I know very well and I absolutely am not advocating for removing TLS. I am only saying that there is no need for them to remove it as IsP's can already access your traffic if needed through a lawful intercept. These are part of ISP certification. You're very naive if you believe there is no way for the ISP to view your traffic just because you're over an Https connection.
The ISP has "Intercept Access Points" withing their infra that will just clone you're data. Without you knowing. This is a feature. Turned on with a warrant always I'm sure.
Making my point of your ISP not being there to defend your privacy. It's not their mandate. Their mandate is to provide an internet service to you, and a mechanism to intercept to law enforcement.
Nobody is talking about passing around plain text over the wire here.
>You're very naive if you believe there is no way for the ISP to view your traffic just because you're over an Https connection.
they can see the connections, the volume, and the ciphertext being exchanged, but unless...
A) the server is compromised
B) the client is compromised
C) they can break the key exchange algorithm or the symmetric algorithm being used
...the ISP or any other MITM cannot see the plaintext. by design.
> You're very naive if you believe there is no way for the ISP to view your traffic just because you're over an https connection.
You seem to be under an impression an ISP's "Intercept Access Point" is somehow different from any downstream MitM. An ISP is certainly has more area than a coffee shop network, but the threat model stays mostly the same. Both I and Comcast can run tcpdump or mess with your packets to the extent cryptography permits.
There are only some realistic ways you could intercept a TLS connection, and that would be
1) For you to use TOFU, and the ISP to tamper with the initial key exchange. To stay undetected, you would have to ensure every vantage point after provides your compromised keys, expanding to potentially every cellular provider, home/business connections, and data-centers, potentially even outside your jurisdiction. This would be easiest if you could meddle near the backbone, until you realize the cost of deeply inspecting every packet, detecting the protocol, and transparently re-encrypting _all_ the internet.
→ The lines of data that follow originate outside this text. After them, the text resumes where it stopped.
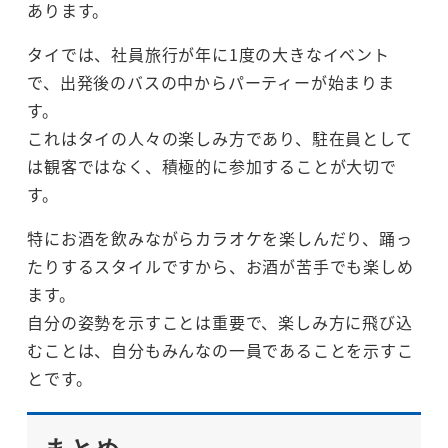
あります。
タイでは、社員旅行が年に1度の大きなイベント
で、出発後のバスの中からパーティーが始まりま
す。
これはタイの人々の楽しみ方であり、駐在員として
は観客ではなく、積極的に参加することが大切で
す。
特にお酒を飲みながらカラオケを楽しんだり、踊っ
たりするスタイルですから、お酒が苦手でも楽しめ
ます。
自分の姿勢を示すことは重要で、楽しみ方に飛び込
むことは、自分もみんなの一員であることを示すこ
とです。
まとめ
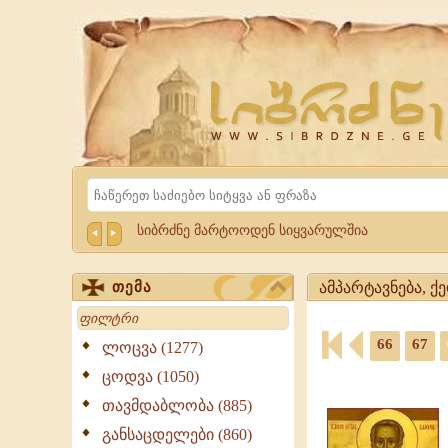
Website
Sibrdzne.ge
Search
სიბრძნე მარტოოდენ სიყვარულშია
ამპარტავნება, ქ
თემა
Search
ამპარტავნება,
66
67
ქედმაღლობა
ლოცვა (1277)
-
ციტატები,
ცოდვა (1050)
ციტატები,
ამონარიდები,
გამონათქვამები
თავმდაბლობა (885)
გამონათქვამები
ამპარტავნება,
განსაცდელები (860)
ქედმაღლობა,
As soon as you verify out-of-band, even over a VoIP call, or the target crosses into a network you didn't compromise, your cover is blown. And you've only got shot at intercepting the key exchange, so you can't afford to be picky about who to target.
2) In practice, most traffic uses Certificate Authority roots from the browser's default set. As I've said before you can either plead with the citizens to install your intercept CA, or you can find one trusted by browsers without cross-jurisdictional threshold signatures and try to apply rubber hose cryptoanalysis until the rights certs get signed. A transparency log will mandate you publish your MitM cert onto an immutable global ledger, letting everyone know something fishy is going on. Your attack has succeeded, but at the cost of blowing your cover.
What an ISP, as well as me as a network admin, do see is the domain and IP, timing, and packet size. That does allow me to deduce a lot about you--large packets sent to whatsapp.com are probably images, many small ones may be a call. But that's about it unless you can get the keys.